Carter finished the 88-87 loss with 20 points, nine assists, seven rebounds and three steals. But he hit just six of 18 shots. And when the last one, a desperation 23-foot jumper, clanged off the rim, the debate began in earnest. A few hours later, ESPN's SportsCenter led its coverage, only half-in-jest, with the line, "Graduate fails final exam."
But Carter knew better. His morning was already an unqualified success, no matter how the evening went.
"The best part about it was walking into the stadium (in Chapel Hill)," he said. "It was a wonderful feeling."
And then a moment later, Carter added wistfully, "It was almost a wonderful day."
It should have been a wonderful day for 76ers coach Larry Brown, but he felt like a little had been taken off the top.
"I had mixed emotions, because everybody's going to say he should not have gone to get his diploma," said Brown, himself a Carolina grad. "I thought what he did by going to his graduation was terrific."
Not everybody felt the same.
Toronto coach Lenny Wilkens had warned Carter about the consequences of playing poorly in Game 7, and teammates Antonio Davis and Chris Childs gave terse no comments when asked about the trip. Some players and fans around the league said less generous things in private.

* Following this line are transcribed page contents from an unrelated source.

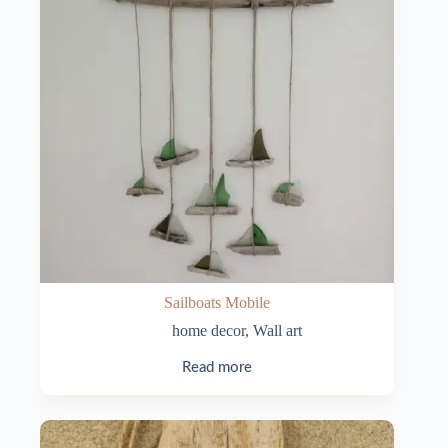
Sailboats Mobile
home decor
,
Wall art
Read more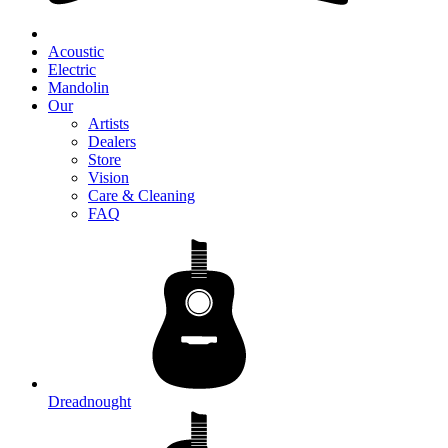
Acoustic
Electric
Mandolin
Our
Artists
Dealers
Store
Vision
Care & Cleaning
FAQ
Dreadnought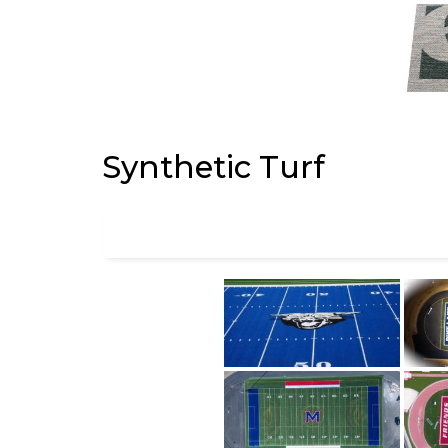
Synthetic Turf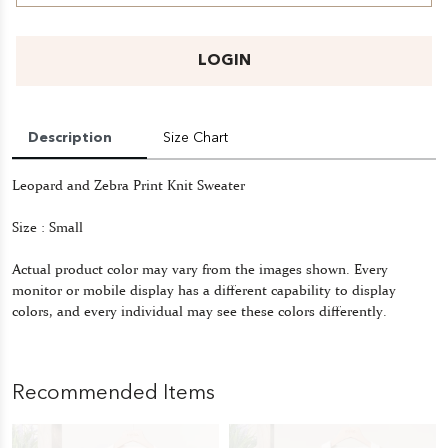
LOGIN
Description
Size Chart
Leopard and Zebra Print Knit Sweater
Size : Small
Actual product color may vary from the images shown. Every
monitor or mobile display has a different capability to display
colors, and every individual may see these colors differently.
Recommended Items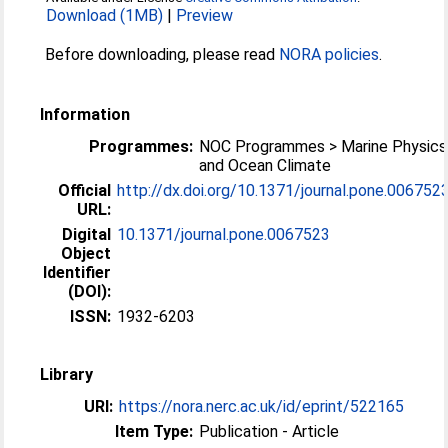
Download (1MB)
|
Preview
Before downloading, please read
NORA policies
.
Information
Programmes:
NOC Programmes > Marine Physics
and Ocean Climate
Official
http://dx.doi.org/10.1371/journal.pone.006752
URL:
Digital
10.1371/journal.pone.0067523
Object
Identifier
(DOI):
ISSN:
1932-6203
Library
URI:
https://nora.nerc.ac.uk/id/eprint/522165
Item Type:
Publication - Article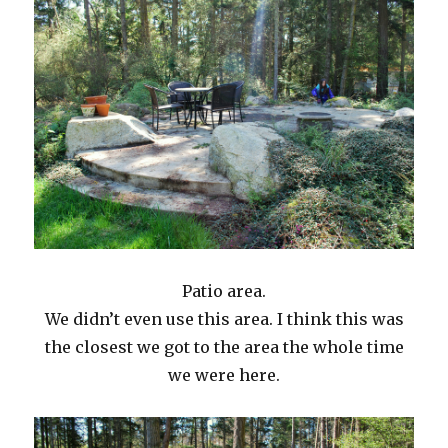
Patio area.
We didn’t even use this area. I think this was
the closest we got to the area the whole time
we were here.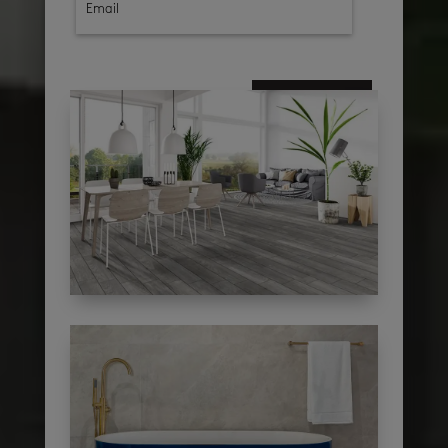
subscribe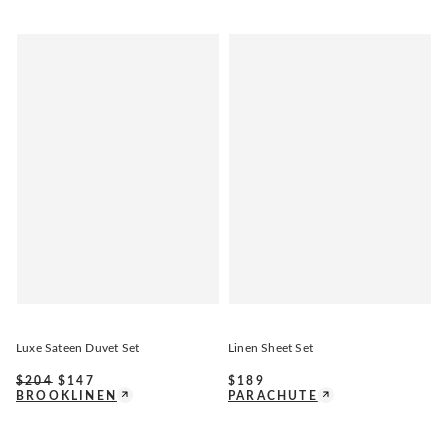
Luxe Sateen Duvet Set
Linen Sheet Set
$
204
$
147
$
189
BROOKLINEN
PARACHUTE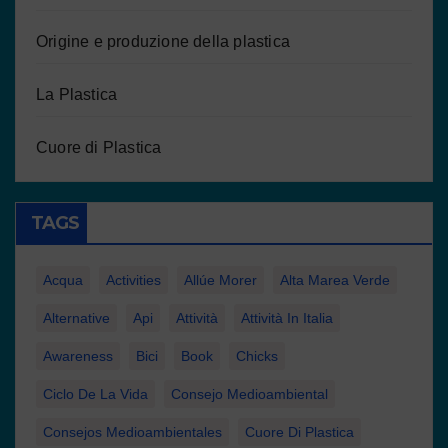
Origine e produzione della plastica
La Plastica
Cuore di Plastica
TAGS
Acqua
Activities
Allúe Morer
Alta Marea Verde
Alternative
Api
Attività
Attività In Italia
Awareness
Bici
Book
Chicks
Ciclo De La Vida
Consejo Medioambiental
Consejos Medioambientales
Cuore Di Plastica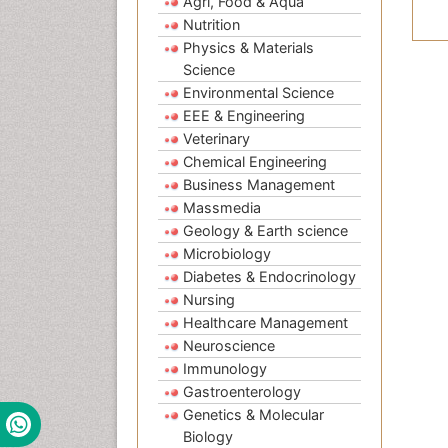
Agri, Food & Aqua
Nutrition
Physics & Materials
Science
Environmental Science
EEE & Engineering
Veterinary
Chemical Engineering
Business Management
Massmedia
Geology & Earth science
Microbiology
Diabetes & Endocrinology
Nursing
Healthcare Management
Neuroscience
Immunology
Gastroenterology
Genetics & Molecular
Biology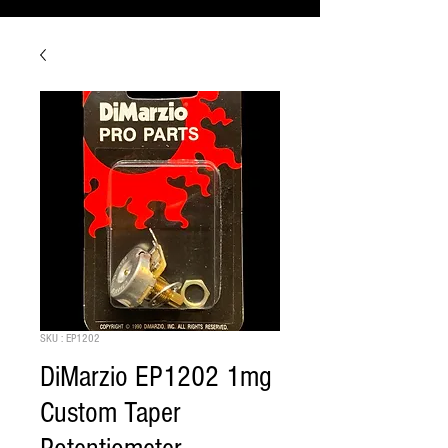
SKU : EP1202
DiMarzio EP1202 1mg
Custom Taper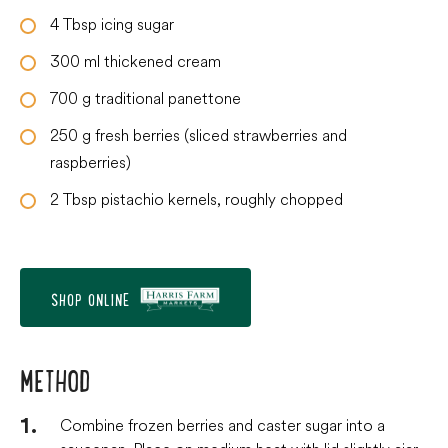
4
Tbsp
icing sugar
300
ml
thickened cream
700
g
traditional panettone
250
g
fresh berries (sliced strawberries and
raspberries)
2
Tbsp
pistachio kernels, roughly chopped
SHOP ONLINE
METHOD
Combine frozen berries and caster sugar into a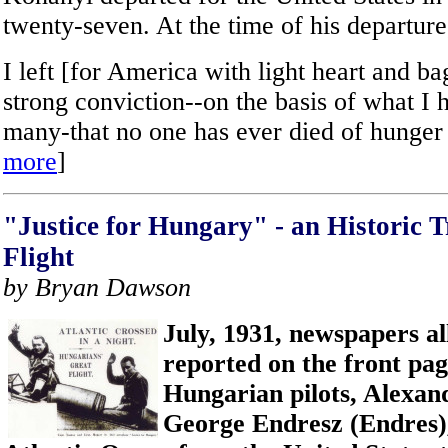
twenty-seven. At the time of his departure
I left [for America with light heart and b
strong conviction--on the basis of what I
many-that no one has ever died of hunger
more
]
"Justice for Hungary" - an Historic T
Flight
by Bryan Dawson
July, 1931, newspapers al
reported on the front pag
Hungarian pilots, Alexa
George Endresz (Endres),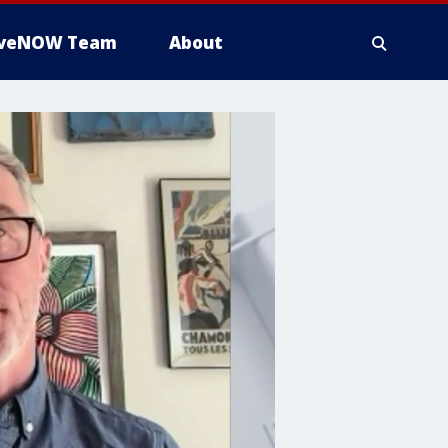
iveNOW Team
About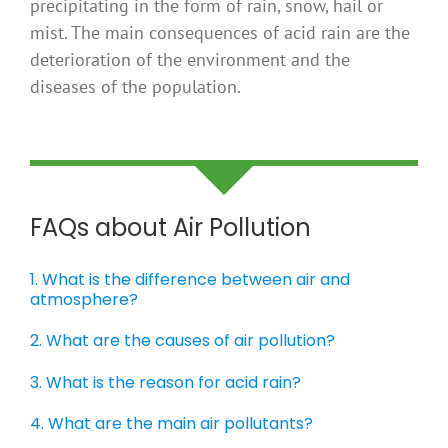
precipitating in the form of rain, snow, hail or
mist. The main consequences of acid rain are the
deterioration of the environment and the
diseases of the population.
FAQs about Air Pollution
1. What is the difference between air and
atmosphere?
2. What are the causes of air pollution?
3. What is the reason for acid rain?
4. What are the main air pollutants?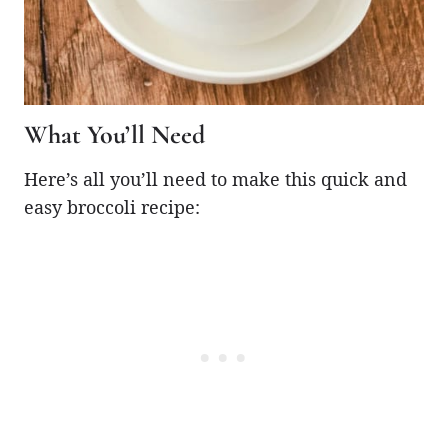
What You’ll Need
Here’s all you’ll need to make this quick and
easy broccoli recipe: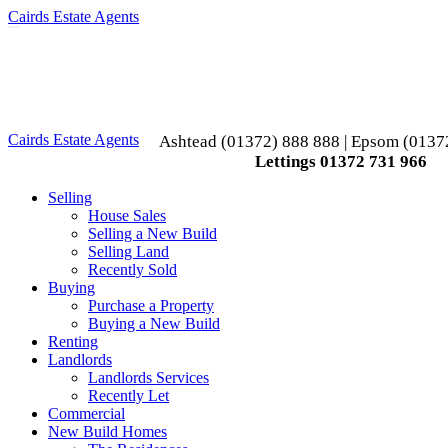
Cairds Estate Agents
Toggle
navigation
Cairds Estate Agents
Ashtead (01372) 888 888 | Epsom (0137
Lettings 01372 731 966
Selling
House Sales
Selling a New Build
Selling Land
Recently Sold
Buying
Purchase a Property
Buying a New Build
Renting
Landlords
Landlords Services
Recently Let
Commercial
New Build Homes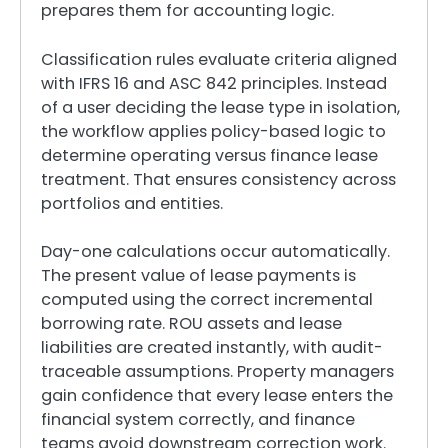
prepares them for accounting logic.
Classification rules evaluate criteria aligned
with IFRS 16 and ASC 842 principles. Instead
of a user deciding the lease type in isolation,
the workflow applies policy-based logic to
determine operating versus finance lease
treatment. That ensures consistency across
portfolios and entities.
Day-one calculations occur automatically.
The present value of lease payments is
computed using the correct incremental
borrowing rate. ROU assets and lease
liabilities are created instantly, with audit-
traceable assumptions. Property managers
gain confidence that every lease enters the
financial system correctly, and finance
teams avoid downstream correction work.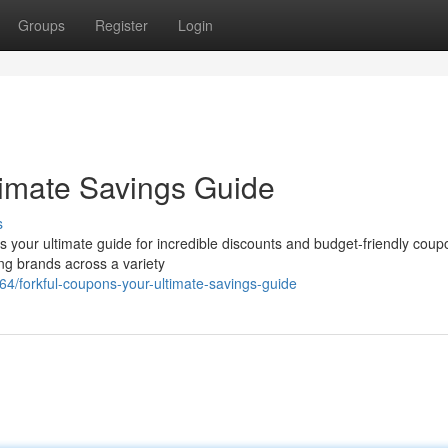
Groups
Register
Login
timate Savings Guide
s
is your ultimate guide for incredible discounts and budget-friendly cou
ing brands across a variety
4/forkful-coupons-your-ultimate-savings-guide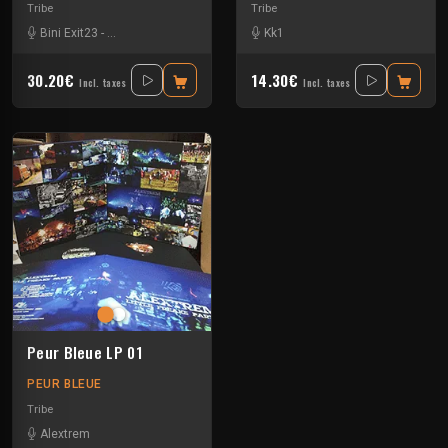
Tribe
Tribe
Bini Exit23
-
Crystal Distortion
-
Exp Exp
-
Format C:
Kk1
-
Insane Teknology
-
Kby
30.20€
14.30€
Incl. taxes
Incl. taxes
Peur Bleue LP 01
PEUR BLEUE
Tribe
Alextrem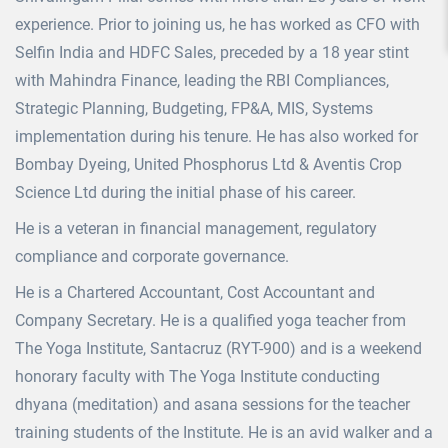
experience. Prior to joining us, he has worked as CFO with
Selfin India and HDFC Sales, preceded by a 18 year stint
with Mahindra Finance, leading the RBI Compliances,
Strategic Planning, Budgeting, FP&A, MIS, Systems
implementation during his tenure. He has also worked for
Bombay Dyeing, United Phosphorus Ltd & Aventis Crop
Science Ltd during the initial phase of his career.
He is a veteran in financial management, regulatory
compliance and corporate governance.
He is a Chartered Accountant, Cost Accountant and
Company Secretary. He is a qualified yoga teacher from
The Yoga Institute, Santacruz (RYT-900) and is a weekend
honorary faculty with The Yoga Institute conducting
dhyana (meditation) and asana sessions for the teacher
training students of the Institute. He is an avid walker and a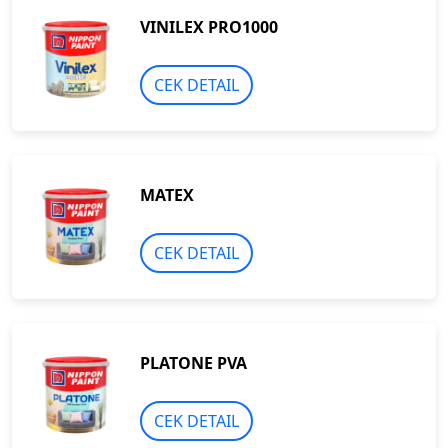
VINILEX PRO1000
CEK DETAIL
MATEX
CEK DETAIL
PLATONE PVA
CEK DETAIL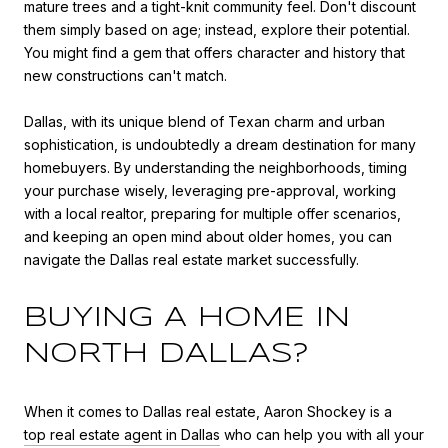
mature trees and a tight-knit community feel. Don't discount
them simply based on age; instead, explore their potential.
You might find a gem that offers character and history that
new constructions can't match.
Dallas, with its unique blend of Texan charm and urban
sophistication, is undoubtedly a dream destination for many
homebuyers. By understanding the neighborhoods, timing
your purchase wisely, leveraging pre-approval, working
with a local realtor, preparing for multiple offer scenarios,
and keeping an open mind about older homes, you can
navigate the Dallas real estate market successfully.
BUYING A HOME IN
NORTH DALLAS?
When it comes to Dallas real estate, Aaron Shockey is a
top real estate agent in Dallas
who can help you with all your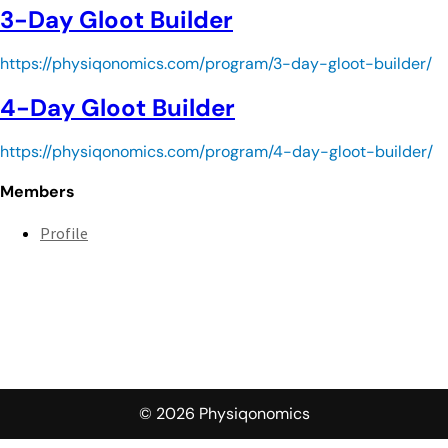
3-Day Gloot Builder
https://physiqonomics.com/program/3-day-gloot-builder/
4-Day Gloot Builder
https://physiqonomics.com/program/4-day-gloot-builder/
Members
Profile
© 2026 Physiqonomics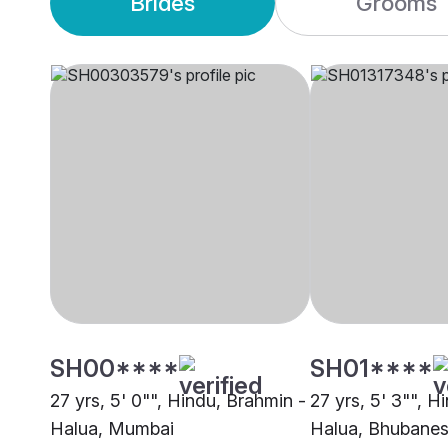
Brides
Grooms
SH00****
SH01****
27 yrs, 5' 0"", Hindu, Brahmin -
27 yrs, 5' 3"", H
Halua, Mumbai
Halua, Bhubane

During his day off from the Western Conference finals between Los Angeles and San Antonio, Shaquille O'Neal said some of those same things in public.
"If I would've graduated now," said Shaq, who skipped a regular-season game earlier this year to get his diploma in a ceremony at LSU, "I would've just told them to mail it to me."
Calling Carter's trip a distraction is as shortsighted as calling his last shot the only one that mattered throughout the series.
A distraction is a teammate getting seriously hurt or killed, or losing someone close to him. A distraction is then-Falcons safety Eugene Robinson getting arrested on a downtown Miami street for soliciting an undercover policewoman the night before the 1999 Super Bowl. A distraction is Michael Jordan being spotted at an Atlantic City casino late into the night between games of the Bulls' 1994 playoff series in New York.
Of the three, only Jordan came through the debate unscathed. Robinson got blistered, then beaten on the game-breaking touchdown in the Super Bowl. Jordan, though, torched the Knicks for 54 points in Game 4 and put the Bulls back on track toward their third NBA championship.
Carter didn't deliver the goods, and he's going to hear about it for a long time. But Sunday simply proved that for all his mad hops, spectacular dunks and Tar Heel pedigree, he still can't be compared to Jordan. No one in the NBA can, at least not yet. But it was just Carter's luck that with the possible exception of Los Angeles' Kobe Bryant, Iverson comes closest of all.
Iverson scored only 21 points, shooting just 8-for-27. But he had a career-high 16 assists, including two on the 76ers' final three baskets. After a spectacular duel of can-you-top-this through the first six games of the series, both Brown and Wilkens threw kitchen-sink defenses at each other's superstar. By doing more of the little things needed to win, Iverson coaxed enough from his teammates to win the big one.
Carter got a lesson Sunday he won't soon forget. Now he knows what to do when his shot isn't falling. Otherwise, as all those people grasping at straws should realize, his education is complete.